A veces nos disfrazamos de tristeza, de alegría, de amor, de odio, de egoísmo, de hermanos, de primos, de amigos. Otras veces nos disfrazamos de nosotros y es ahí cuando comienza el célebre: Ser o No Ser. ¿Que soy? ¿Que me falta ser? ¿Quien Soy? ¿Quién fui? ¿De Donde Vengo? ¿A Donde Voy? ¿Cómo llegue hasta acá?
No creo que haya preguntas más capciosas que aquellas (no, ni siquiera las malditas preguntas del “Carrera De Mentes”), ¿quién puede responder a la perfección aquellas cosas insignificantes sobre uno mismo? (¡¿insignificantes?!)
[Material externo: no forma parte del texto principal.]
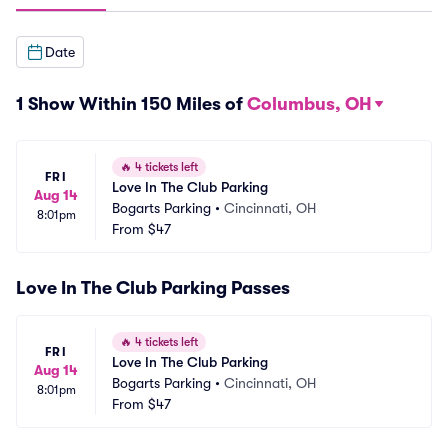
Date
1 Show Within 150 Miles of
Columbus, OH
🔥
4 tickets left
FRI
Love In The Club Parking
Aug 14
Bogarts Parking
•
Cincinnati, OH
8:01pm
From
$47
Love In The Club Parking Passes
🔥
4 tickets left
FRI
Love In The Club Parking
Aug 14
Bogarts Parking
•
Cincinnati, OH
8:01pm
From
$47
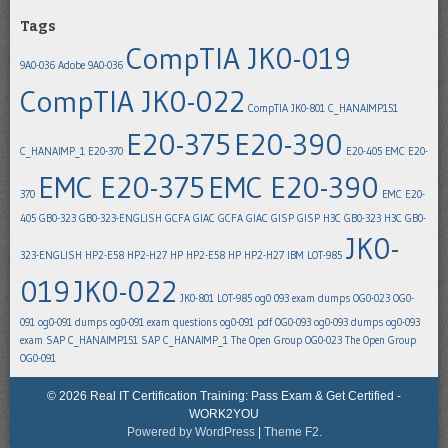
Tags
CompTIA JK0-019
9A0-036
Adobe 9A0-036
CompTIA JK0-022
CompTIA JK0-801
C_HANAIMP151
E20-375
E20-390
C_HANAIMP_1
E20-370
E20-405
EMC E20-
EMC E20-375
EMC E20-390
370
EMC E20-
405
GB0-323
GB0-323-ENGLISH
GCFA
GIAC GCFA
GIAC GISP
GISP
H3C GB0-323
H3C GB0-
JK0-
323-ENGLISH
HP2-E58
HP2-H27
HP HP2-E58
HP HP2-H27
IBM LOT-985
019
JK0-022
JK0-801
LOT-985
og0 093 exam dumps
OG0-023
OG0-
091
og0-091 dumps
og0-091 exam questions
og0-091 pdf
OG0-093
og0-093 dumps
og0-093
exam
SAP C_HANAIMP151
SAP C_HANAIMP_1
The Open Group OG0-023
The Open Group
OG0-091
© 2026 Real IT Certification Training: Pass Exam & Get Certified -
WORK2YOU
Powered by WordPress
|
Theme F2.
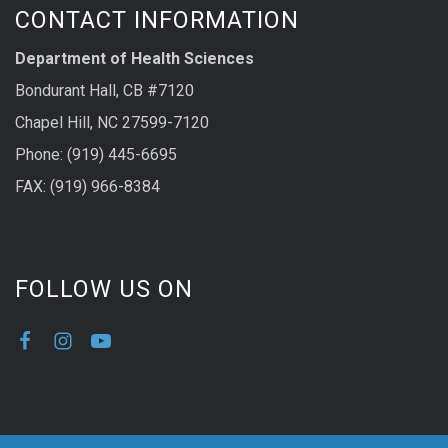
CONTACT INFORMATION
Department of Health Sciences
Bondurant Hall, CB #7120
Chapel Hill, NC 27599-7120
Phone: (919) 445-6695
FAX: (919) 966-8384
FOLLOW US ON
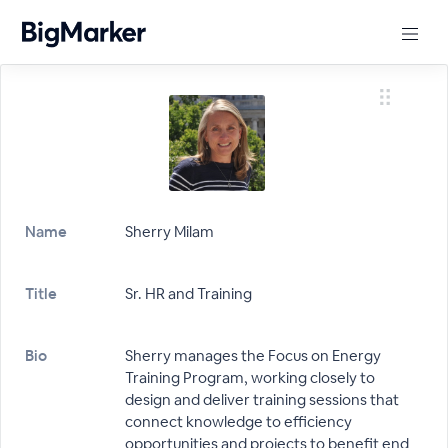
Name
Sherry Milam
Title
Sr. HR and Training
Bio
Sherry manages the Focus on Energy
Training Program, working closely to
design and deliver training sessions that
connect knowledge to efficiency
opportunities and projects to benefit end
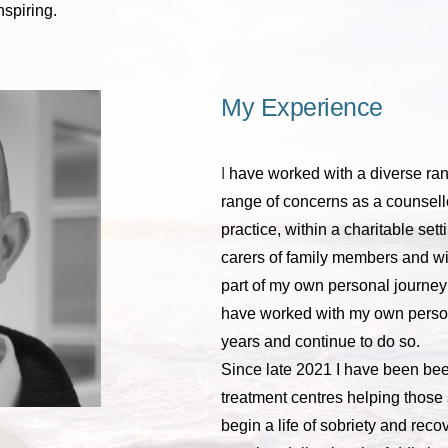
nspiring.
My Experience
I 
have worked with a diverse rang
range of concerns as a counsel
practice, within a charitable setti
carers of family members and wit
part of my own personal journey
have worked with my own persona
years and continue to do so.
Since late 2021 I have been bee
treatment centres helping those s
begin a life of sobriety and recov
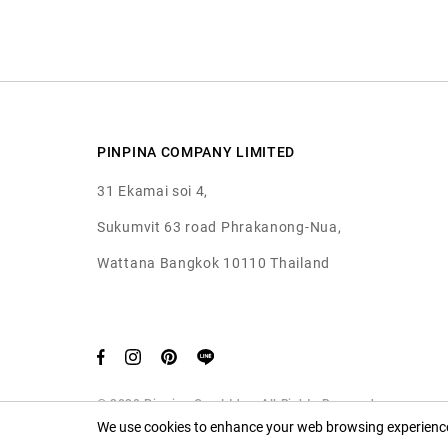
PINPINA COMPANY LIMITED
31 Ekamai soi 4,
Sukumvit 63 road Phrakanong-Nua,
Wattana Bangkok 10110 Thailand
© 2020 Pinpina Co., Ltd. — All Rights Reserved
We use cookies to enhance your web browsing experience.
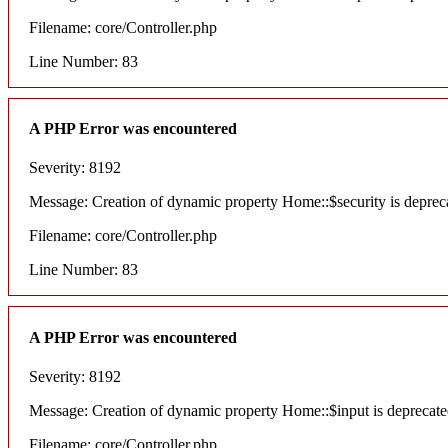
Filename: core/Controller.php
Line Number: 83
A PHP Error was encountered
Severity: 8192
Message: Creation of dynamic property Home::$security is deprec
Filename: core/Controller.php
Line Number: 83
A PHP Error was encountered
Severity: 8192
Message: Creation of dynamic property Home::$input is deprecat
Filename: core/Controller.php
Si, sé quien soy. Soy Nuria, con distintas mascaras y disfraces, pero esto soy, con mis desvaríos, mis desequilibrios anímicos y mentales, con mis irrealidades, con mis rabias y mis odios hacia mi misma, esto soy y me conformo con saber que soy, que existo.
Existo en las cosas que hago, existo en los personajes que invento, existo cuando escribo, cuando beso, cuando abraso.
Existo estando triste y siendo feliz, existo sola y acompañada, existo cuando veo las marcas en mis brazos, existo cuando cuento historias absurdas.
Existo con el disfraz que me ponga acorde al día en que viva, pero existo por eso, porque vivo, porque SOY.
Soy imperfecta, soy cambiante, soy sociable y retraída, soy amiga y enemiga, amo, odio, lloro, río.
¿Y los disfraces? Los guardo en un cajón y los utilizo cuando los necesito, cuando me quiero ocultar.
Lo dije, somos seres multifacéticos yo no soy la excepción.